# BY laws!



## JB93 (Jun 1, 2016)

Do prince hall or mainstream HAVE to purchase paraphernalia from prince hall or mainstream, or yall can buy paraphernalia from anywhere you choose?


----------



## Dontrell Stroman (Jun 1, 2016)

Anywhere you please. I'm a Prince Hall mason and I buy Masonic paraphernalia from a "Mainstream" Shriner international temple. There are lapel pins you can buy that say PHA or GL, but for the most part we mostly wear the same paraphernalia.

Sent from my 831C using My Freemasonry Pro mobile app


----------



## JB93 (Jun 1, 2016)

Do yall by laws require yall to purchase paraphernalia from your home fraternity?


----------



## Bill Lins (Jun 1, 2016)

JB93 said:


> Do yall by laws require yall to purchase paraphernalia from your home fraternity?


No.


----------



## Glen Cook (Jun 1, 2016)

I'm unaware of any state GL which requires purchase from a particular source. UGLE does not. I purchase my aprons and collars from Craftings in Chester


----------



## Bloke (Jun 2, 2016)

JB93 said:


> Do yall by laws require yall to purchase paraphernalia from your home fraternity?



No


----------



## dfreybur (Jun 2, 2016)

Very little paraphernalia of any sort is available from any of my jurisdictions.  Ritual training and Masonic education materials, forms and publications.

Almost all paraphernalia I have seen is from private companies or private individuals.  There should not be any bylaw that favors any specific business.  That's not in line with our values.

Even the shops that I have seen at appendent body centers are actually private companies.


----------



## acjohnson53 (Jun 4, 2016)

Junk Man trying to make his money...


----------



## Bill Lins (Jun 5, 2016)

acjohnson53 said:


> Junk Man trying to make his money...


Ah! You're referring to what our Grand Lodge calls the "Merchandise Committee"- we lovingly (!) call it the "Trinkets & Junque Boys".


----------



## BullDozer Harrell (Jul 6, 2016)

Check your GL By-laws again. 
Doesn't sound right. 

Find out what administration adopted those recommendations, if in fact they are in the book.

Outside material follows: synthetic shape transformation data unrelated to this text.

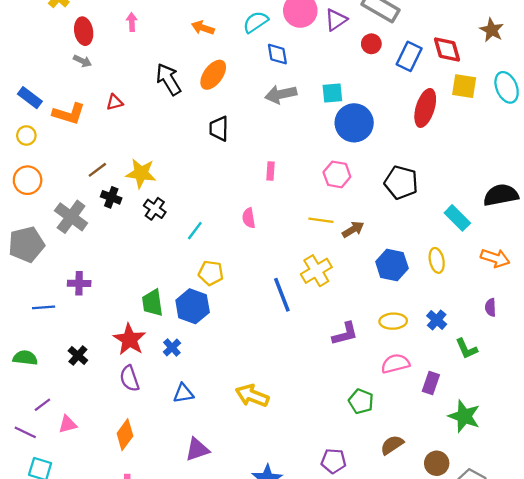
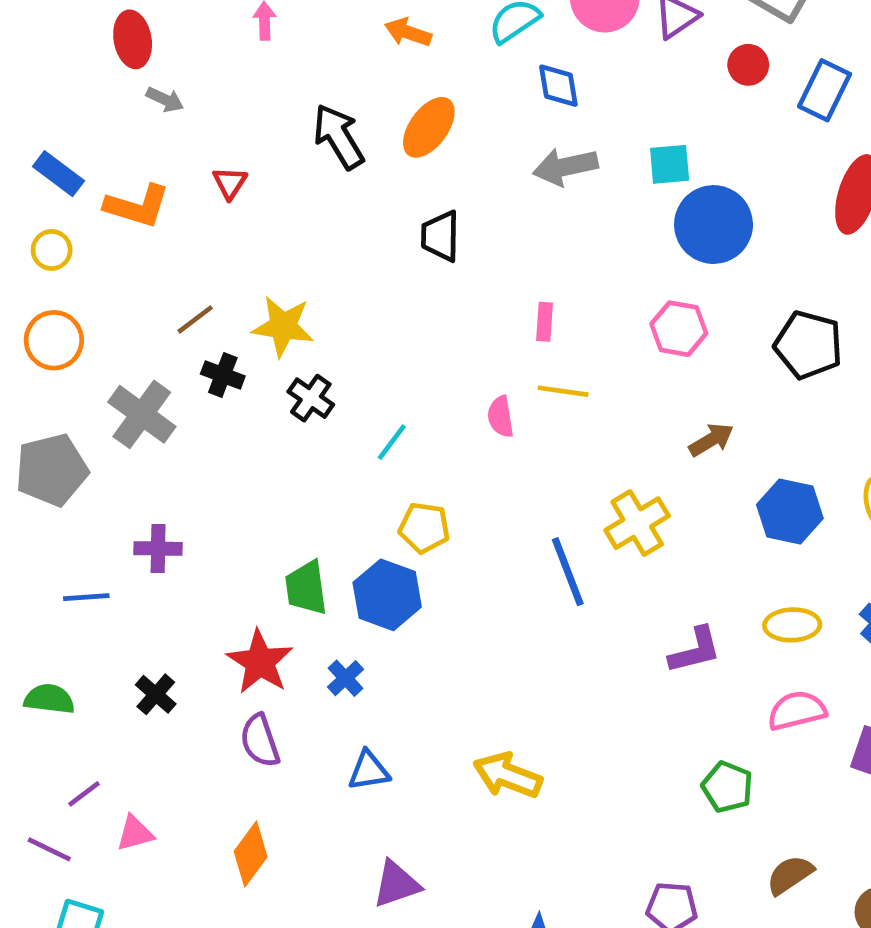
red ellipse: (84, 31) -> (133, 39), moved
red triangle: (115, 102) -> (230, 183), turned -42
yellow line: (321, 220) -> (563, 391), moved

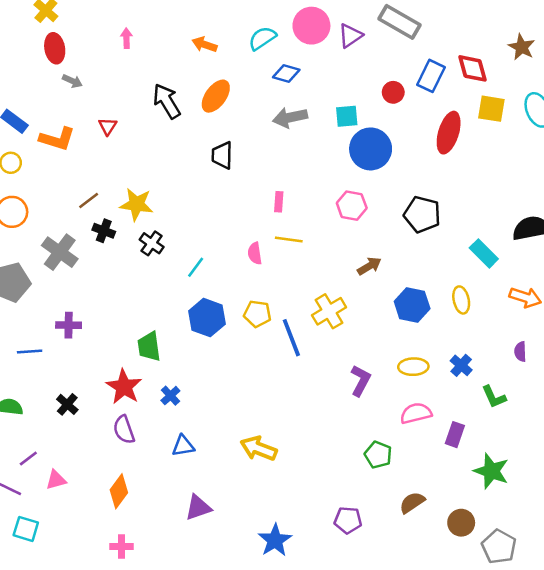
red circle: (748, 65) -> (393, 92), moved
blue diamond: (558, 86) -> (286, 73), turned -64
yellow pentagon: (424, 528) -> (257, 314), moved
blue hexagon: (387, 595) -> (207, 318), moved
purple L-shape: (695, 650) -> (361, 380), turned -48

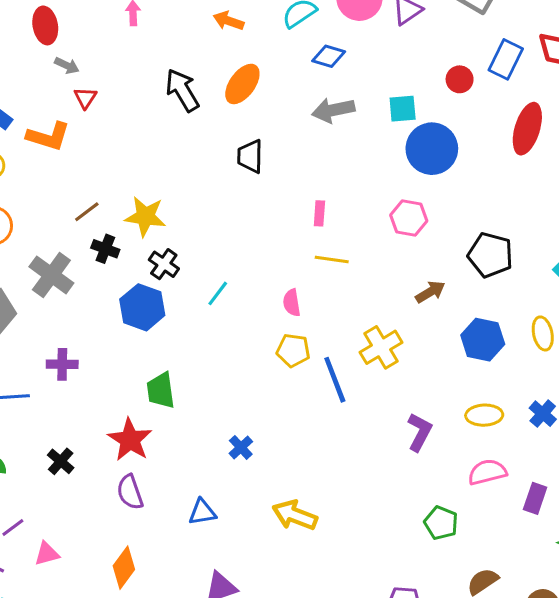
red triangle: (108, 126) -> (85, 98), moved
black pentagon: (422, 214) -> (490, 255), moved
pink semicircle: (255, 253) -> (292, 303), moved
blue hexagon: (207, 318) -> (142, 307), moved
blue cross: (170, 396) -> (241, 447), moved

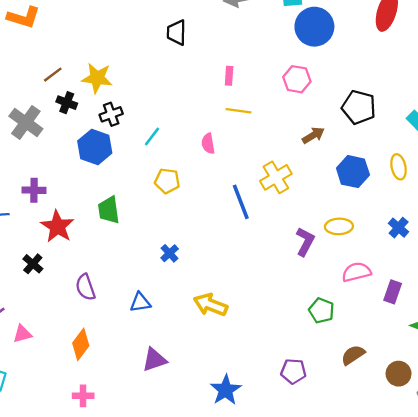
black cross: (164, 264) -> (111, 114), turned 35
yellow pentagon: (293, 350) -> (167, 181), moved
yellow ellipse: (484, 415) -> (339, 226), moved
red star: (130, 440) -> (57, 226), moved

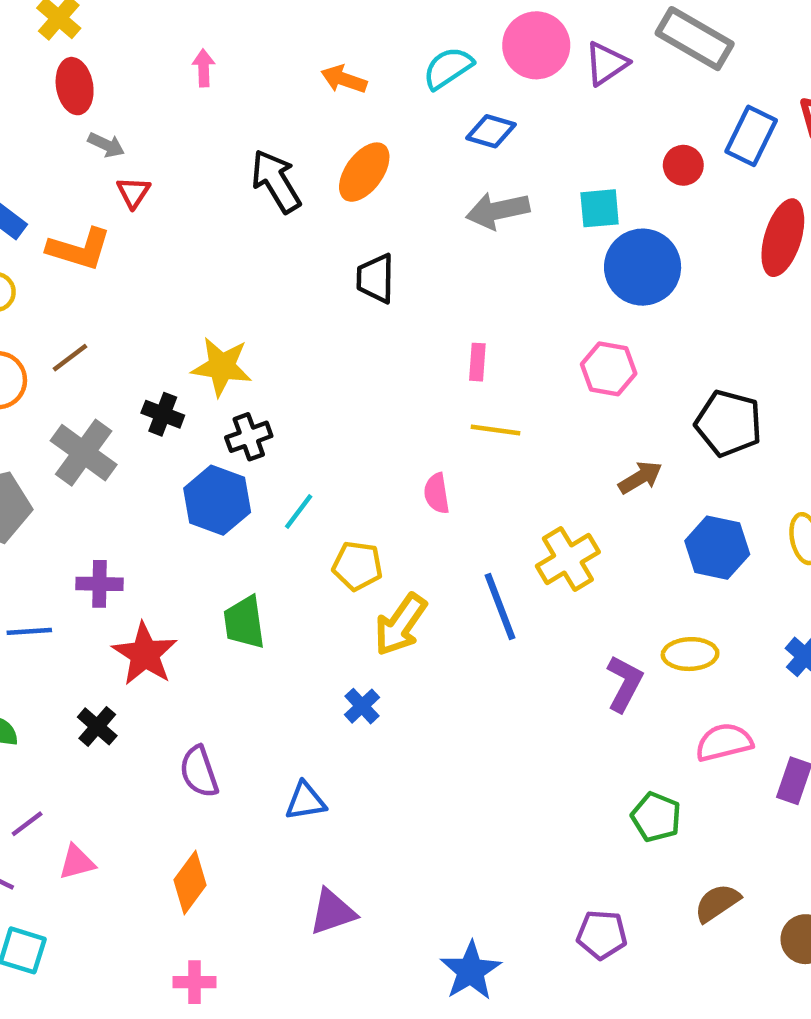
brown line: (53, 75) -> (70, 358), moved
cyan line: (152, 136) -> (299, 511), moved
yellow arrow: (210, 305) -> (400, 625), moved, turned -76

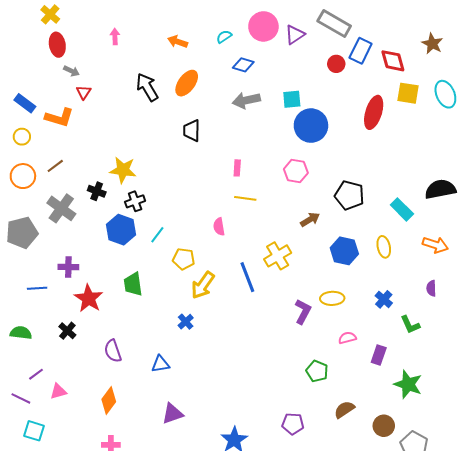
cyan semicircle: (448, 68) -> (224, 37), size x0.7
blue rectangle: (751, 136) -> (361, 51), moved
red circle: (683, 165) -> (336, 64), moved
pink semicircle: (724, 742) -> (347, 338), size x0.7

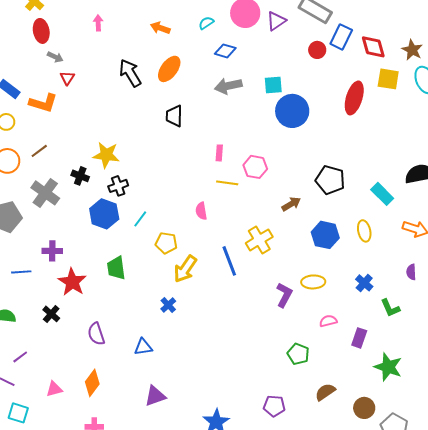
brown star: (432, 44) -> (412, 50), moved
pink hexagon: (296, 171) -> (255, 167), moved
pink triangle: (58, 391) -> (54, 389), moved

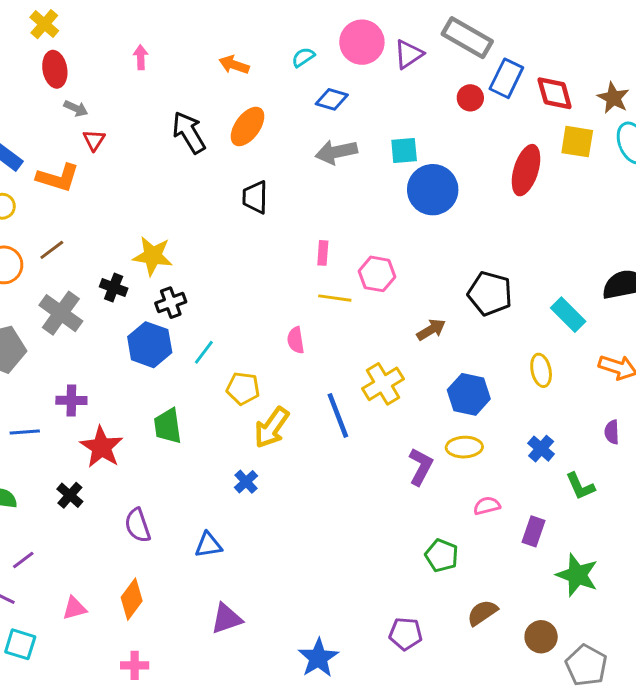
blue hexagon: (325, 235) -> (469, 394), moved

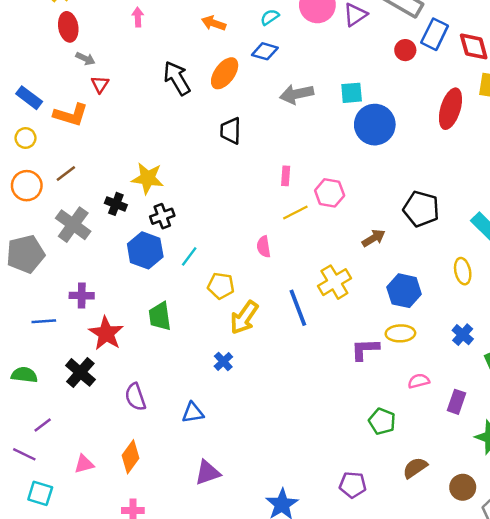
blue diamond: (332, 99) -> (265, 51), moved
yellow line: (335, 298) -> (295, 212), turned -35
purple L-shape: (421, 467) -> (365, 349), turned -120
black cross: (70, 495) -> (80, 372), size x1.4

Sent from my SM-N910P using My Freemasonry Pro mobile app


----------



## acjohnson53 (Jul 8, 2016)

it's called profit sharing, wm let's him set up out side make his little change and give the Lodge a cut for his services, it's the American Dream. No harm, no foul, that way a brother don't have to wait on snail mail to get their trinkets and regalia...


----------